When the Galaxy S9 was announced earlier this year, Samsung said that it expected the new flagship to outperform the Galaxy S8. Reports to the contrary soon started trickling in. They claimed that the Galaxy S9 sales were slow. Customers in Samsung’s home country of South Korea were said to be particularly uninterested as the Galaxy S9 and Galaxy S9+ reportedly hit record lows.
A recent report claimed that it’s the first time in the history of the Galaxy S series that Q2 sales are lower than Q1. All market reports pointed to an acute underperformance by the flagship duo. Some have even claimed that it’s Samsung’s worst-selling Galaxy S flagship since the Galaxy S3 which came out in 2012.
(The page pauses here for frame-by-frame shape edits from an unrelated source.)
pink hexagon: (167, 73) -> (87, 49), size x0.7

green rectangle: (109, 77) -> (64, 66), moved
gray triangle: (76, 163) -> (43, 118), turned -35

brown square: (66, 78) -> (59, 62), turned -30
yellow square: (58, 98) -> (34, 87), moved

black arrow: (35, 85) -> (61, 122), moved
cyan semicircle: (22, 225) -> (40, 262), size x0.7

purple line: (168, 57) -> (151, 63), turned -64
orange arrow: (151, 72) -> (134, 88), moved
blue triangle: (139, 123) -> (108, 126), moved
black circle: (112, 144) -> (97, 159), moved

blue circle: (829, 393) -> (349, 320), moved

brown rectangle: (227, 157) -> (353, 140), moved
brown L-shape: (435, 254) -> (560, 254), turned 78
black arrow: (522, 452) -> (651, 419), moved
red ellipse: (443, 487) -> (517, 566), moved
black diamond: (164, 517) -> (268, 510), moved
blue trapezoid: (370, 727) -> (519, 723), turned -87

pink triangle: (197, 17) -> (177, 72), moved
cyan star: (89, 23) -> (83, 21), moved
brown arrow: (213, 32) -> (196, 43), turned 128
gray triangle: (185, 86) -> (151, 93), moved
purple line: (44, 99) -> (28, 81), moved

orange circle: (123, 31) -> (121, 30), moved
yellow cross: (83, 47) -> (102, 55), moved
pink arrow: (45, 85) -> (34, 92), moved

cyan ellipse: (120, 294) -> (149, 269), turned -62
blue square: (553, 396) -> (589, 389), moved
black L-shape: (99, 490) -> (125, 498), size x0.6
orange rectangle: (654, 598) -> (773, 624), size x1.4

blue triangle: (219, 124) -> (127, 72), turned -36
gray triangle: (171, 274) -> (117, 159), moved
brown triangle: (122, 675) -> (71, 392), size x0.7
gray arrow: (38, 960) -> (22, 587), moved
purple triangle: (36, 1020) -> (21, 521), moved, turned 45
Samsung had hinted at this much in its earnings guidance for Q2 2018. The company released its full earnings for the quarter today and confirmed that the Galaxy S9 sales have been below expectations.
Galaxy S9 sales
Samsung’s earnings for the second quarter of this year are down 4 percent compared to a year earlier. The company blamed this on multiple factors including “slow sales of the Galaxy S9.” It mentions the stagnant high-end smartphone market as one of the reasons for the underperformance of this year’s flagship.
Samsung doesn’t reveal sales numbers for its smartphones in the earnings reports. It does mention that aside from the overall sluggish smartphone market, increased competition is also the cause of its smartphone shipments and revenues declining quarter-over-quarter. It mentions the slow sales of the flagship duo once again in addition to the phasing out of older low-end models for the decline in revenues.
The company’s mobile division posted 24 trillion won or $21.4 billion in revenue for the quarter with an operating profit of 2.67 trillion won or $2.38 billion. It’s a considerable decline from the 30.1 trillion won or $27 billion in revenue and the 7.59 trillion won or $6.8 billion in profit that the division posted during the same period last year. The Galaxy S8 was actually the world’s best-selling Android smartphone in Q2 last year.
One of the reasons why customers haven’t been that interested in the new flagship duo is that they’re not significantly different from their predecessors. Many customers who purchased the Galaxy S8 saw little reason to upgrade and with competition in the high-end segment heating up, it’s evident that the Galaxy S9 has been unable to generate the kind of response that Samsung was hoping for.